Der BD rückt Intel mehr auf den Pelz als denen lieb ist, auch wenn BD nicht die Wunderwaffe wird, denke mal wir sehn das erste mal seit vielen Jahren wieder 2 Hersteller in der Königsklasse 
D.h.
Gute Preise, gute Besserung


----------



## Skysnake (4. Juli 2011)

quantenslipstream schrieb:


> 20% für den gesamten Chip kann schon hinkommen, aber ich denke, dass die Grafikleistung höher sein wird als die 20% im Vergleich zu Sandy und ich denke nicht, dass die CPU Leistung um 10% abnimmt, damit die Grafikleistung um 30% zunehmen kann.


 
Ist halt die Frage, wie Intel die Leistung der GPU am Gesamtpaket einschätzt. Wenn die sagen, die GPU macht nur 25% der Leistung des Chips aus, dann sind 20% Mehrleistung für den gesamten Chip, die nur/fast nur durch die iGPU kommen, schon ne Hausnummer  Um genau zu sein wäre das dann die 1,8 fache Leistung der alten iGPU für die neue iGPU. Das kann durchaus hin kommen, je nach dem wie Intel halt rechnet.
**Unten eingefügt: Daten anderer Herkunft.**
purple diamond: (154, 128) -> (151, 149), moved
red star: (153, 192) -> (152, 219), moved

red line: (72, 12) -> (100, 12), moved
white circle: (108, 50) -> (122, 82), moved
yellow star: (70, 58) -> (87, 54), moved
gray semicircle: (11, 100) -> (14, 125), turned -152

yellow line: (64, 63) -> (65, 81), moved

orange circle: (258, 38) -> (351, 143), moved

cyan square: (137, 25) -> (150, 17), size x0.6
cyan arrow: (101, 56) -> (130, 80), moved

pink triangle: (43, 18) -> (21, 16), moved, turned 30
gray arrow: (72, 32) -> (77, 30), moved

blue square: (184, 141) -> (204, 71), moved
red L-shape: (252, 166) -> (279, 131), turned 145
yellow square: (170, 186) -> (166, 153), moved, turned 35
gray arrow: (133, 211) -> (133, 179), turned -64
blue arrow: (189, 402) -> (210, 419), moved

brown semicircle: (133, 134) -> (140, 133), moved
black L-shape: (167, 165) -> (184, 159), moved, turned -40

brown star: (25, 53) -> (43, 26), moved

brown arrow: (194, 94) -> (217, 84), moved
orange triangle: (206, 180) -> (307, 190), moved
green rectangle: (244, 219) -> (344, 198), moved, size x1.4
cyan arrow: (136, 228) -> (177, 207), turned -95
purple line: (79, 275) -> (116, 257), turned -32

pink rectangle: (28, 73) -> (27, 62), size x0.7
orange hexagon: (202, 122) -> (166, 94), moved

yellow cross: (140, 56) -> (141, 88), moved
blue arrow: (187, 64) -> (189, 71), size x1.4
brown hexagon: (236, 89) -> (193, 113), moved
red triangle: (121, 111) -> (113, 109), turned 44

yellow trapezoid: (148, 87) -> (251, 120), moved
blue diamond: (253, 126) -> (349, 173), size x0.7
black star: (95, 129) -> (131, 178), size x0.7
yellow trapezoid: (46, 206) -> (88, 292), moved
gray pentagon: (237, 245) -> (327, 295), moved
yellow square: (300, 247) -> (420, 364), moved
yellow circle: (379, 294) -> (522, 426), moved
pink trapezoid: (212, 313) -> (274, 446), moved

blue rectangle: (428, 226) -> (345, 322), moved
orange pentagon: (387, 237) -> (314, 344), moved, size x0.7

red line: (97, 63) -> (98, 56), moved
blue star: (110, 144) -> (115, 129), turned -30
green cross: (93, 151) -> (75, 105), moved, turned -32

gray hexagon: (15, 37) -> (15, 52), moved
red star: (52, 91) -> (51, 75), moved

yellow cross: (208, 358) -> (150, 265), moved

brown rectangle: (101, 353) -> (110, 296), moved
Es sollen ja allein 33% (66%?) mehr Funktionseinheiten dazu kommen. Dazu noch mehr Takt für die iGPU, da das Powerbudget von der CPU mit frei wird durch den kleineren Fertigungsprozess. Naja und an den iGPU-Kernen kann man auch noch VIEL feilen. 

Mit knapp doppelter iGPU Leistung wäre doch auch etwa bei Llano oder?


----------



## GoldenMic (4. Juli 2011)

Mit dem Unterschied das der Prozessor weitaus besser ist.


----------



## Darkfleet85 (4. Juli 2011)

GoldenMic schrieb:


> Mit dem Unterschied das der Prozessor weitaus besser ist.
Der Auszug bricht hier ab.